Lifestyle

Monday September 3, 2012

Change how you look at things

Story and photos by GRACE CHEN
star2@thestar.com.my


Sustainable design is everywhere and in everyone, if only people will open up their hearts and minds.

A CUP that tracks your tea breaks. A new wind generator, born from the idea of a whirling sycamore seed, with the capacity to power 10,000 homes. A bicycle constructed completely of nylon and lifted almost entirely out of a printing machine....

Welcome to life in the future, as imagined by the British Council’s Everything Forever Now exhibition at Publika in Kuala Lumpur.

Don’t expect to see something out of Buck Rogers In The 25th Century. There’ll be no photon phasers or “Beam-me-up-Scotty” teleporters. No, the tagline here is “Design For A Sustainable Future” and it is one show that is guaranteed to get the brain juices flowing on how we can all contribute to a less wasteful lifestyle and a greener Earth.

First impressions seem unimpressive – and then the ingenuity of the designs hits you.

Take for example the Solar Sinter designed by German-born, London-based Markus Kayser. It is a device that harnesses sun rays to heat sand to melting point, turning it to glass. You can then form any shape you need with 3D designs from a CAD-CAM (computer aided design and manufacturing) system. The first prototype, a manually-operated model, was tested in the Moroccan desert in February last year. The current exhibited version, fully automated and computer driven, was completed this May and has spent two weeks in the Sahara desert. Progress is slow, with the system taking about six hours to manufacture a bowl.

But, looking deeper, it dawns on us that the 29-year-old product designer has found abundance in the inhospitable desert. In no man’s land where there is nothing but sun and sand, Kayser has seen the potential of vast energy and an almost unlimited supply of sand for glassware. The only thing to do now is to find a way to speed things up.

The message here is, “The resources are there if only you will look for them in a different way”.

The Aerogenerator by Grimshaw Architects and Wind Power Ltd takes a leaf from the term “thinking out of the box”. Inspired by the whirly movements of a sycamore seed and based on the wind turbine concept, it harnesses the tempestuous energy of sea winds.

According to Evonne Mackenzie, 31, project manager of the globe-trotting Everything Forever Now exhibition, the first machines should be ready by 2013 and may be located off the southern coast of Britain.

“Wind energy needn’t always be captured in an open field or atop a mountain. Here, they have looked at harnessing energy from the same source but in a different location,” says MacKenzie of the Aerogenerator.

The initial phase of this project has seen an investment of £2.8mil (RM13.8mil) from the Britain-based Energy Technologies Institute. Developed over a period of 18 months by a consortium of industrial partners, the rotations of the lifting blades – which measure the length of a container ship – are expected to generate some 10MW of electrical power when wind speeds reach 35km/h (22mph).

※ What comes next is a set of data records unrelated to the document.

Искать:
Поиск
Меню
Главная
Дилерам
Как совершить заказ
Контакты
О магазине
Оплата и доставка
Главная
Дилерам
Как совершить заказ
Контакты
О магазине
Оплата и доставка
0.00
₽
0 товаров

On a homier scale, there is the Pallet Project from Nina Tolstrup of London’s Studiomama. Following a brief in 2006 to stick to a budget of £10 (RM49.30) and to use materials within a 10km radius of her studio, Tolstrup stumbled across a pile of discarded wooden pallets and, with a few nails, turned them into chairs.

As to how sustainable these innovations will really be, there will always be the question of whether, for instance, the pallet chairs are comfy, if they might leave splinters in someone’s derriere or if the Aerogenerator will live up to its promise. But if we are serious about going green, then we have to understand there are no overnight solutions.

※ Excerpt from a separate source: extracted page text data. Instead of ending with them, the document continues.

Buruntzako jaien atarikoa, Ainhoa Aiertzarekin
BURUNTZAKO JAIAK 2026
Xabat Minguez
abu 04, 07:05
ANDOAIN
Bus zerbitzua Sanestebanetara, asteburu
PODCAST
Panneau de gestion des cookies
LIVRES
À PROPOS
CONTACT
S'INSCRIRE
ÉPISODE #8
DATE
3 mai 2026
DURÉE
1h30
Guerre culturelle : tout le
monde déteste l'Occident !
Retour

The process has to begin with the birth of ideas, and to drive that message home, sustainable and environmentally-friendly designs must permeate our surroundings.

“In the past, the mention of ‘environmental’ in design terms has always been linked to the trashy look with egg cartons and plastic bags. But here, we are showing that environmentally- friendly designs can be sexy, aspirational and ambitious,” says exhibition curator, Henrietta Thompson, 34.

In the Pallet Project, for example, Tolstrup has added the plushy element of cushions and lacquer to her chairs to address the splinter issue. And as a novel way to stretch resources, she got fellow artists to add their own unique touch to her chairs that were then auctioned to raise funds for charity.

Going greener still, Tolstrup does not manufacture the chairs herself. People who are interested in them can download instruction manuals from her website and make them themselves using locally-sourced materials, paving the way towards the beginnings of the self-sufficient community.

In another intriguing experiment, the Plastic Bottle Project teaches Saharawi refugees of Algeria how to turn strips from plastic mineral water bottles into haute couture jewellery. The idea came from Florie Salnot, a 28-year-old Parisian currently working as a design research associate at the Helen Hamlyn Centre, Royal College of Art, London.

By looking beyond the obvious, Salnot actually saw a “cheap and abundant” resource in the barren Algerian desert: the plastic water bottles that are now so globally ubiquitous that they even clutter up Mt Everest. The bottles are sprayed with paint and cut into strips that are then wound around a wooden nail board to form patterns. The whole thing is then submerged in hot sand – heated for free by the relentless sun! – to shrink the strips into shape. This is the sort of idea that makes people say, “Now, why didn’t I think of that?”

Everything Forever Now may not have the bells and whistles to make an audience ooh and aah. Instead, it turns our attention back to the basics of what is sustainable design.

Take the cup that tracks your tea breaks, for instance. The surface is treated to pick up tea or coffee stains in predetermined areas, resulting in the development of a pattern that will become more prominent over time. Quite a novel way to encourage the owner to hold on to the cup for as long as possible before it becomes another object in a landfill.

Or if you’re sick of that old Tupperware, why not turn it into a DIY camera? There’ll be no dials for shutter speed or aperture or even a lens to focus but you’ll experience the fun of raw pictures captured on film, just because you hung on to that old Tupperware....

We discovered a wonderful local expression of the exhibition’s message right there in Publika: One floor below the exhibition space on Publika Boulevard is Ben’s Independent Grocer and in its vegetable section where the salad greens are, butterhead lettuce sit in hydrophonic pods resting in a series of water pipes. The idea for this set up was purportedly mooted by one Alex Tan, 47, of CVS Fresh Vegetables.

Tan, who has 17 years of experience in the field, barely finished primary school but his idea has kept plenty of butterhead lettuce from ending up in the bin.

This just goes to show that sustainable design is everywhere and in everyone, if only people will open up their hearts and minds.